Das ist auch für die Kirche unserer Tage eine zentrale Aufgabe. Ich nütze die Gelegenheit dieses Hirtenbriefes, allen haupt- und ehrenamtlichen Mitarbeiterinnen und Mitarbeitern in der Pastoral, im Schuldienst und in der Verwaltung von Herzen zu danken für ihren Einsatz. Und alle rufe ich Sie auf, vor allem die Jugendlichen unter Ihnen: Christus der Herr braucht auch heute Boten des Evangeliums, die ihre Fähigkeiten und Talente einsetzen für die Bezeugung der christlichen Botschaft. Lassen Sie sich nicht von negativen Schlagzeilen entmutigen! Auch der heilige Wolfgang, und schon gar nicht Jesus selbst, waren immer erfolgreich. Aber die Nachfolge Jesu hat ihren Lohn schon in sich. Den Aposteln wurde die Taborstunde geschenkt, die ihnen half, auch die Niederungen des Kreuzweges zu bestehen (vgl. Mk 9,2‑10), wie wir heute im Evangelium gehört haben. Und auch der Apostel Paulus ermutigt uns heute: „Ist Gott für uns, wer ist dann gegen uns?“ (Röm 8,31b). So bitte ich Sie: Alle sollen sich fragen, ob der Herr sie nicht beruft, als Priester, Diakon, als Ordensfrau oder Ordensmann, im Religionsunterricht oder in einem der Pastoralen Dienste Verantwortung zu übernehmen.

Dazu kommt als Ehrenamt die Möglichkeit, als Katechistin oder Katechist einen Teilbereich der Verkündigung mitzuübernehmen.

Auch Gottesdiensthelferinnen und Gottesdiensthelfer können beitragen zum vielfältigen gottesdienstlichen Leben in den Pfarreien und Pfarreiengemeinschaften, beispielsweise bei Kreuzweg, Rosenkranz oder Maiandachten.

Danke, dass Sie alle mithelfen, Ausschau zu halten nach Fähigkeiten und Begabungen für die Neuevangelisierung.

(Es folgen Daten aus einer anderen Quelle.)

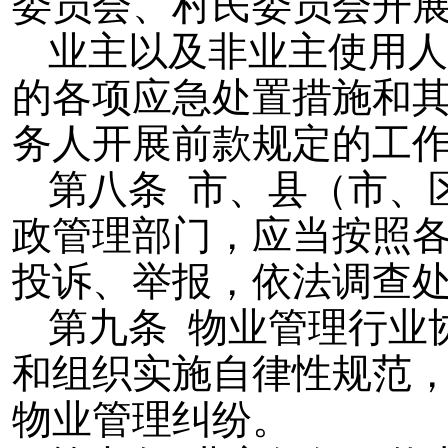
委员会、村民委员会开
业主以及非业主使用人
的各项应急处置措施和
务人开展前款规定的工
第八条 市、县（市、
政管理部门，应当按照
投诉、举报，依法调查
第九条 物业管理行业
和组织实施自律性规范
物业管理纠纷。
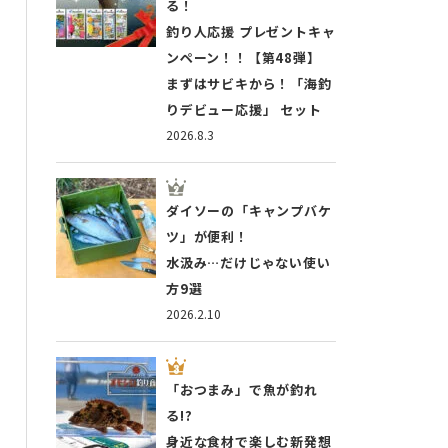
る！
釣り人応援 プレゼントキャ
ンペーン！！【第48弾】
まずはサビキから！「海釣
りデビュー応援」 セット
2026.8.3
ダイソーの「キャンプバケ
ツ」が便利！
水汲み…だけじゃない使い
方9選
2026.2.10
「おつまみ」で魚が釣れ
る!?
身近な食材で楽しむ新発想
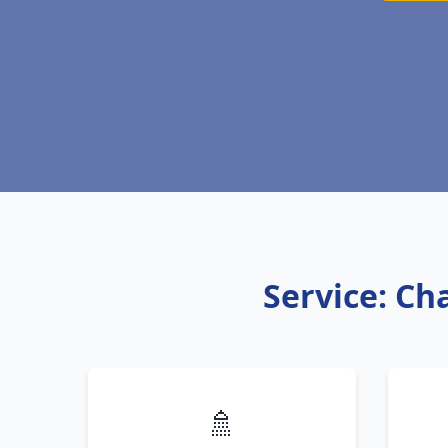
Service: Ch
🚿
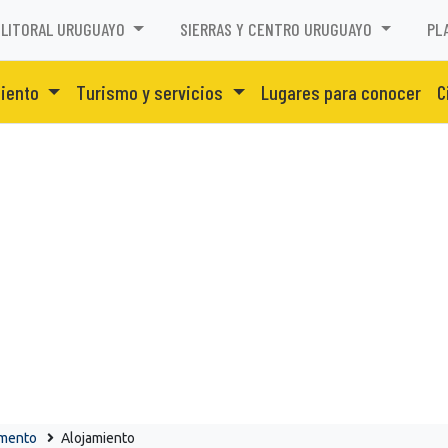
LITORAL URUGUAYO
SIERRAS Y CENTRO URUGUAYO
PL
miento
Turismo y servicios
Lugares para conocer
C
amento
Alojamiento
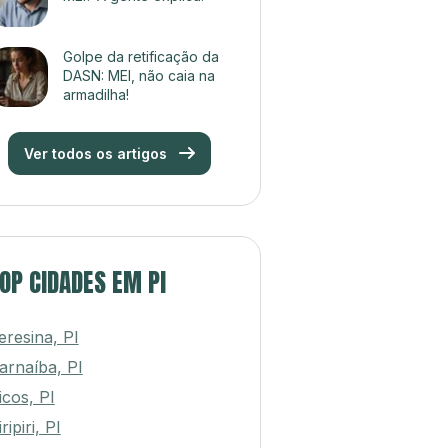
Golpe da retificação da
DASN: MEI, não caia na
armadilha!
Ver todos os artigos
OP CIDADES EM PI
eresina, PI
arnaíba, PI
icos, PI
ripiri, PI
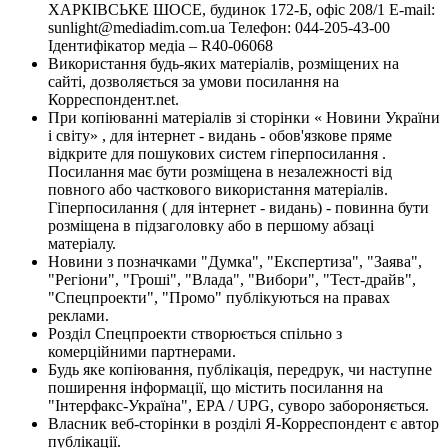
ХАРКІВСЬКЕ ШОСЕ, будинок 172-Б, офіс 208/1 E-mail:
sunlight@mediadim.com.ua
Телефон: 044-205-43-00
Ідентифікатор медіа – R40-06068
Використання будь-яких матеріалів, розміщених на
сайті, дозволяється за умови посилання на
Корреспондент.net.
При копіюванні матеріалів зі сторінки « Новини України
і світу» , для інтернет - видань - обов'язкове пряме
відкрите для пошукових систем гіперпосилання .
Посилання має бути розміщена в незалежності від
повного або часткового використання матеріалів.
Гіперпосилання ( для інтернет - видань) - повинна бути
розміщена в підзаголовку або в першому абзаці
матеріалу.
Новини з позначками "Думка", "Експертиза", "Заява",
"Регіони", "Гроші", "Влада", "Вибори", "Тест-драйв",
"Спецпроекти", "Промо" публікуються на правах
реклами.
Розділ Спецпроекти створюється спільно з
комерційними партнерами.
Будь яке копіювання, публікація, передрук, чи наступне
поширення інформації, що містить посилання на
"Інтерфакс-Україна", EPA / UPG, суворо забороняється.
Власник веб-сторінки в розділі Я-Корреспондент є автор
публікації.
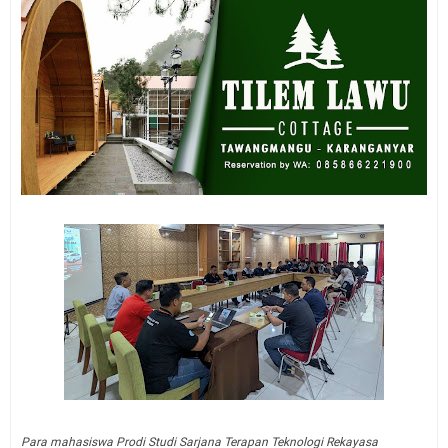
Para mahasiswa Prodi Studi Sarjana Terapan Teknologi Rekayasa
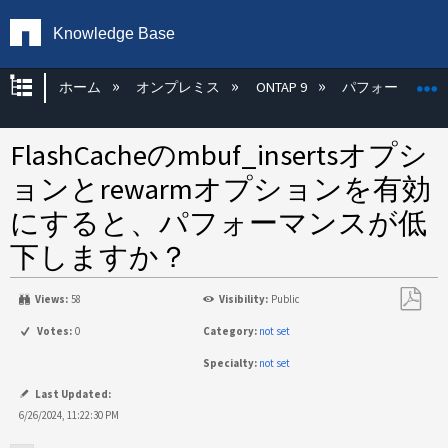
Knowledge Base
グローバル階層を展開/折りたたむ
ホーム
オンプレミス
ONTAP 9
パフォーマンス
FlashCacheのmbuf_insertsオプシ
ョンとrewarmオプションを有効
にすると、パフォーマンスが低
下しますか？
Views:
58
Visibility:
Public
PDF
Votes:
0
Category:
not set
と
Specialty:
not set
し
て
Last Updated:
保
6/26/2024, 11:22:30 PM
存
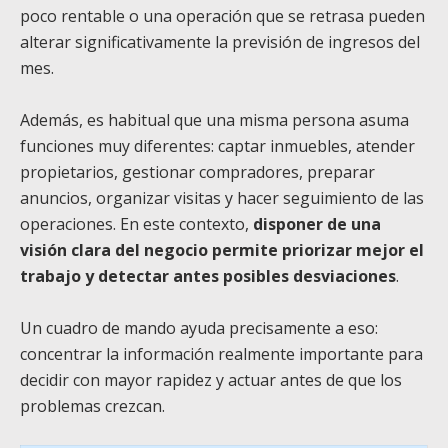
poco rentable o una operación que se retrasa pueden
alterar significativamente la previsión de ingresos del
mes.
Además, es habitual que una misma persona asuma
funciones muy diferentes: captar inmuebles, atender
propietarios, gestionar compradores, preparar
anuncios, organizar visitas y hacer seguimiento de las
operaciones. En este contexto,
disponer de una
visión clara del negocio permite priorizar mejor el
trabajo y detectar antes posibles desviaciones
.
Un cuadro de mando ayuda precisamente a eso:
concentrar la información realmente importante para
decidir con mayor rapidez y actuar antes de que los
problemas crezcan.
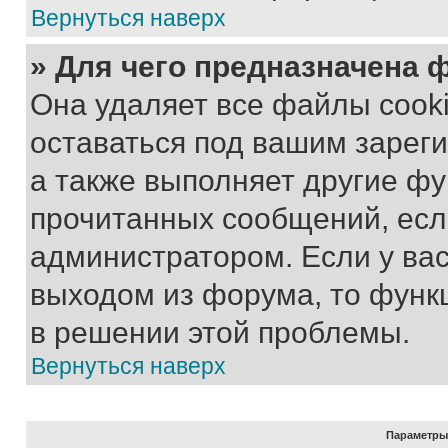
Вернуться наверх
» Для чего предназначена 
Она удаляет все файлы cooki
оставаться под вашим зарег
а также выполняет другие фу
прочитанных сообщений, есл
администратором. Если у ва
выходом из форума, то функ
в решении этой проблемы.
Вернуться наверх
Параметры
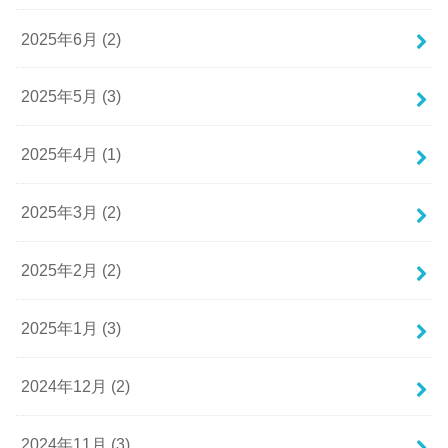
2025年6月 (2)
2025年5月 (3)
2025年4月 (1)
2025年3月 (2)
2025年2月 (2)
2025年1月 (3)
2024年12月 (2)
2024年11月 (3)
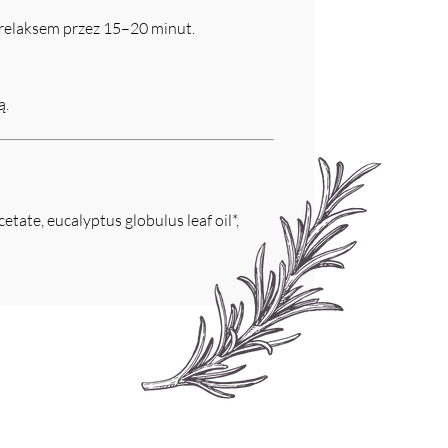
 relaksem przez 15–20 minut.
ą.
etate, eucalyptus globulus leaf oil*,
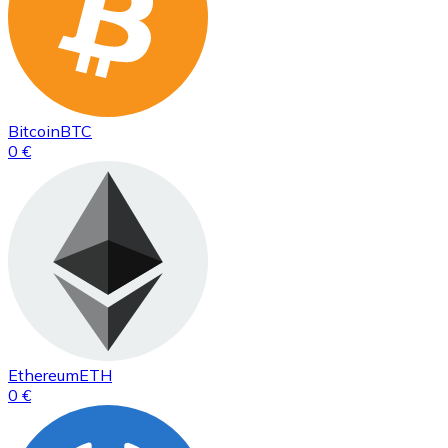
Bitcoin
BTC
0 €
Ethereum
ETH
0 €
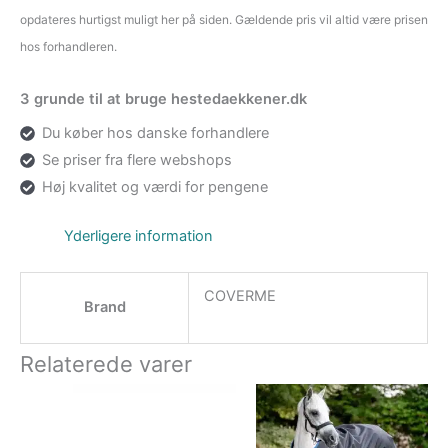
opdateres hurtigst muligt her på siden. Gældende pris vil altid være prisen
hos forhandleren.
3 grunde til at bruge hestedaekkener.dk
Du køber hos danske forhandlere
Se priser fra flere webshops
Høj kvalitet og værdi for pengene
Yderligere information
COVERME
Brand
Relaterede varer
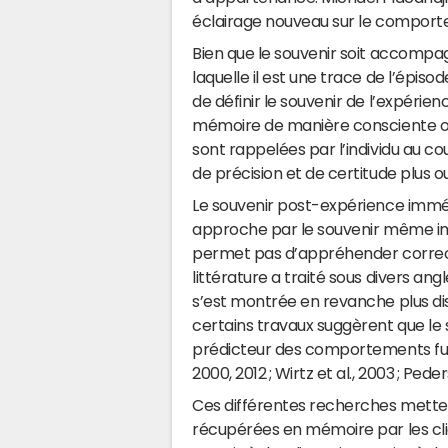
éclairage nouveau sur le compo
Bien que le souvenir soit accomp
laquelle il est une trace de l’épiso
de définir le souvenir de l’expéri
mémoire de manière consciente ou 
sont rappelées par l’individu au c
de précision et de certitude plus o
Le souvenir post-expérience imméd
approche par le souvenir même imm
permet pas d’appréhender correcte
littérature a traité sous divers ang
s’est montrée en revanche plus dis
certains travaux suggèrent que le 
prédicteur des comportements fu
2000, 2012 ; Wirtz et al., 2003 ; Peder
Ces différentes recherches metten
récupérées en mémoire par les clie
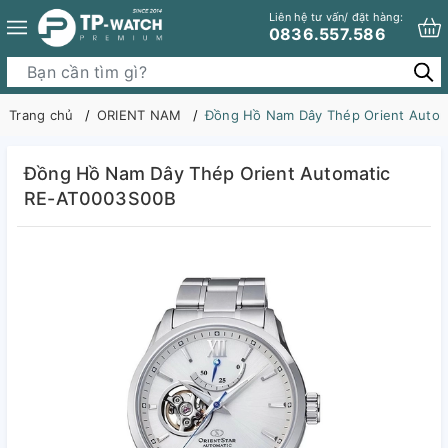
Liên hệ tư vấn/ đặt hàng:
0836.557.586
Trang chủ
ORIENT NAM
Đồng Hồ Nam Dây Thép Orient Auto
Đồng Hồ Nam Dây Thép Orient Automatic
RE-AT0003S00B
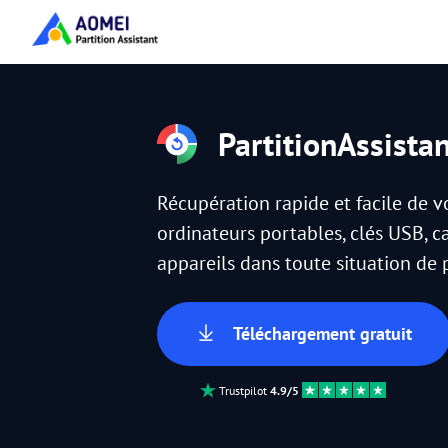
PartitionAssista
Récupération rapide et facile de 
ordinateurs portables, clés USB, c
appareils dans toute situation de
Téléchargement gratuit
Trustpilot
4.9/5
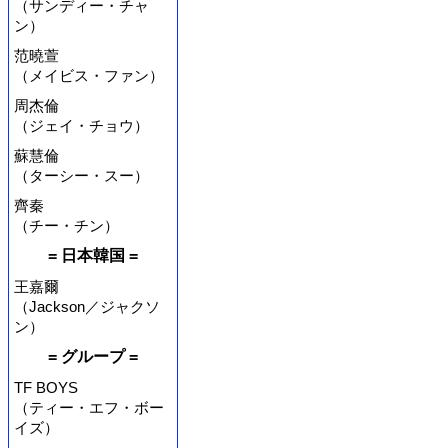
（サンディー・チャ
ン）
范曉萱
（メイビス・ファン）
周杰倫
（ジェイ・チョウ）
蘇慧倫
（ターシー・スー）
齊秦
（チー・チン）
= 日本韓国 =
王嘉爾
（Jackson／ジャクソ
ン）
= グループ =
TF BOYS
（ティー・エフ・ボー
イズ）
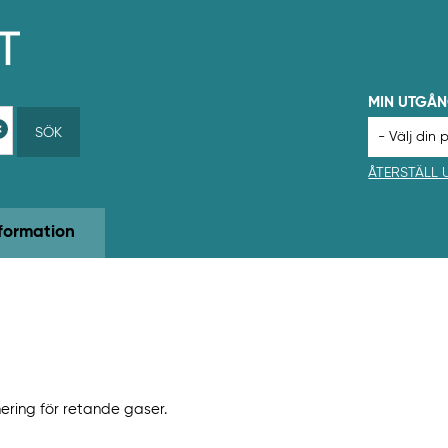
MIN UTGÅ
SÖK
ÅTERSTÄLL
formation
ering för retande gaser.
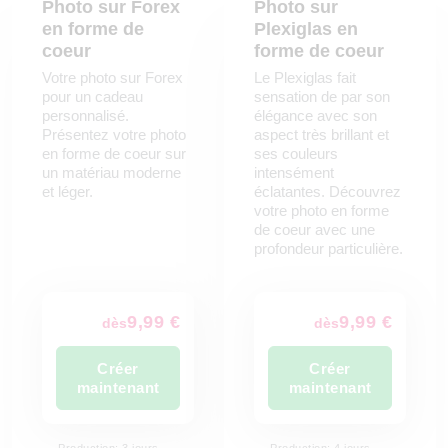
Photo sur Forex
Photo sur
en forme de
Plexiglas en
coeur
forme de coeur
Votre photo sur Forex
Le Plexiglas fait
pour un cadeau
sensation de par son
personnalisé.
élégance avec son
Présentez votre photo
aspect très brillant et
en forme de coeur sur
ses couleurs
un matériau moderne
intensément
et léger.
éclatantes. Découvrez
votre photo en forme
de coeur avec une
profondeur particulière.
9,99 €
9,99 €
dès
dès
Créer
Créer
maintenant
maintenant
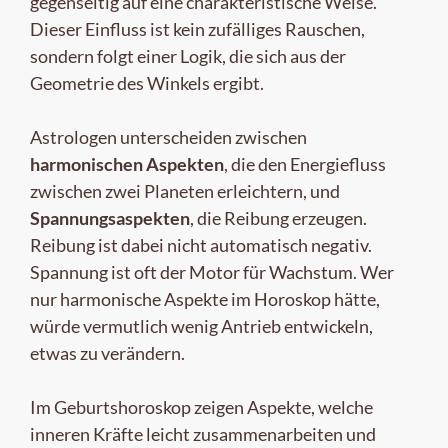
gegenseitig auf eine charakteristische Weise.
Dieser Einfluss ist kein zufälliges Rauschen,
sondern folgt einer Logik, die sich aus der
Geometrie des Winkels ergibt.
Astrologen unterscheiden zwischen
harmonischen Aspekten
, die den Energiefluss
zwischen zwei Planeten erleichtern, und
Spannungsaspekten
, die Reibung erzeugen.
Reibung ist dabei nicht automatisch negativ.
Spannung ist oft der Motor für Wachstum. Wer
nur harmonische Aspekte im Horoskop hätte,
würde vermutlich wenig Antrieb entwickeln,
etwas zu verändern.
Im Geburtshoroskop zeigen Aspekte, welche
inneren Kräfte leicht zusammenarbeiten und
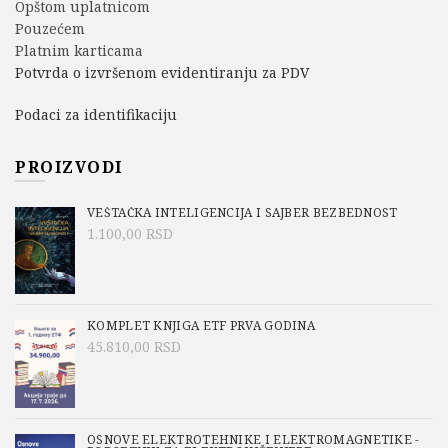
Opštom uplatnicom
Pouzećem
Platnim karticama
Potvrda o izvršenom evidentiranju za PDV
Podaci za identifikaciju
PROIZVODI
VEŠTAČKA INTELIGENCIJA I SAJBER BEZBEDNOST
1.100,00
RSD
KOMPLET KNJIGA ETF PRVA GODINA
45.810,00
RSD
OSNOVE ELEKTROTEHNIKE I ELEKTROMAGNETIKE -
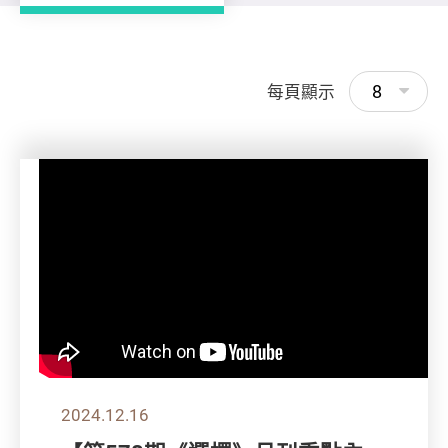
8
每頁顯示
2024.12.16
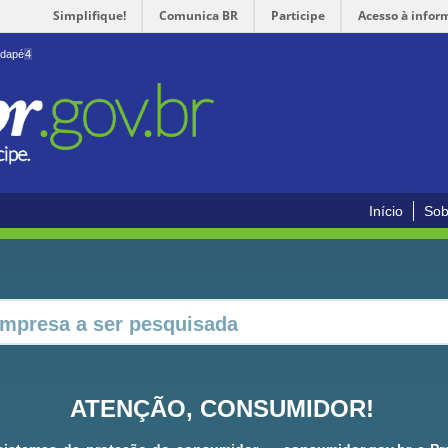
Simplifique!
Comunica BR
Participe
Acesso à infor
odapé
4
Início
Sob
ATENÇÃO, CONSUMIDOR!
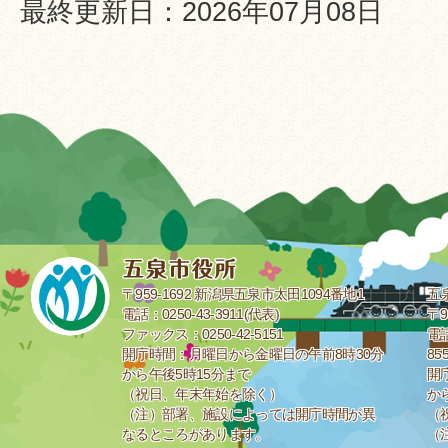
最終更新日：2026年07月08日
〒959-1692 新潟県五泉市太田1094番地1
五
電話：0250-43-3911(代表)
〒9
ファックス：0250-42-5151
電話
開庁時間：月曜日から金曜日の午前8時30分
85
から午後5時15分まで
開
（祝日、年末年始を除く）
か
（注）部署、施設によっては開庁時間が異
（
なるところがあります。
（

Ein drittes und letztes, was mich immer wieder fasziniert besonders auch am heiligen Wolfgang: Er ist ein wahrhaft europäischer Heiliger; in Schwaben geboren, Schüler auf der Reichenau und in Würzburg, Lehrer in Trier, Mönch im Schweizer Kloster Einsiedeln, Missionar auf dem Weg nach Ungarn, Bischof in Regensburg, herzlich verbunden mit Prag und ganz Böhmen und Mähren, wird er vor allem auch in Österreich verehrt. All das erinnert uns daran, dass unser Europa von seinen Wurzeln her viel mehr ist als Wirtschaftsraum oder eine politische Größe. Europa ist als geistige Größe geeint durch die gemeinsamen christlichen Wurzeln, durch die Religion des Kreuzes. Die vielen Wallfahrtswege, die ganz Europa durchziehen, sind wie die Lebensadern, die die vielen Völker und Sprachen über alle Grenzen hinweg verbinden. So werden uns als zwei der Höhepunkte des Wolfgangsjahres die Diözesanwallfahrt am 27. April nach St. Wolfgang am Wolfgangsee führen und die Eröffnung der Wolfgangswoche am 22. Juni nach Neukirchen beim Heiligen Blut, wo wir – auch in Erinnerung an den Katholikentag vor zehn Jahren – eine völkerverbindende und Grenzen überschreitende Wallfahrt zum Wolfgangsschrein feiern werden. Dieser wird dazu aus der Krypta in St. Emmeram in den Wallfahrtsort nahe der tschechischen Grenze gebracht. Ich lade Sie alle herzlich dazu ein. Die gemeinsame Bezeugung unseres Glaubens ist die beste Vorbeugung gegen alle nationalistischen Tendenzen, die nur die Menschen gegeneinander aufbringen. Als Kirche sind wir hingegen „Zeichen und Werkzeug der innigsten Verbindung zwischen Gott und den Menschen und der Menschen untereinander“ (vgl. LG 1). Es ist unser Auftrag, die Würde aller Menschen zu achten und zu bezeugen. Sie ist in der Schöpfung grundgelegt und in der Erlösung durch Jesus Christus wunderbar erneuert. In der Verkündigung dieser Botschaft ist uns unser Bistumspatron so überzeugend und glaubwürdig vorangegangen.


Auf die Fürsprache des heiligen Wolfgang segne Euch und Sie alle der dreifaltige Gott, der + Vater und + der Sohn und + der Heilige Geist.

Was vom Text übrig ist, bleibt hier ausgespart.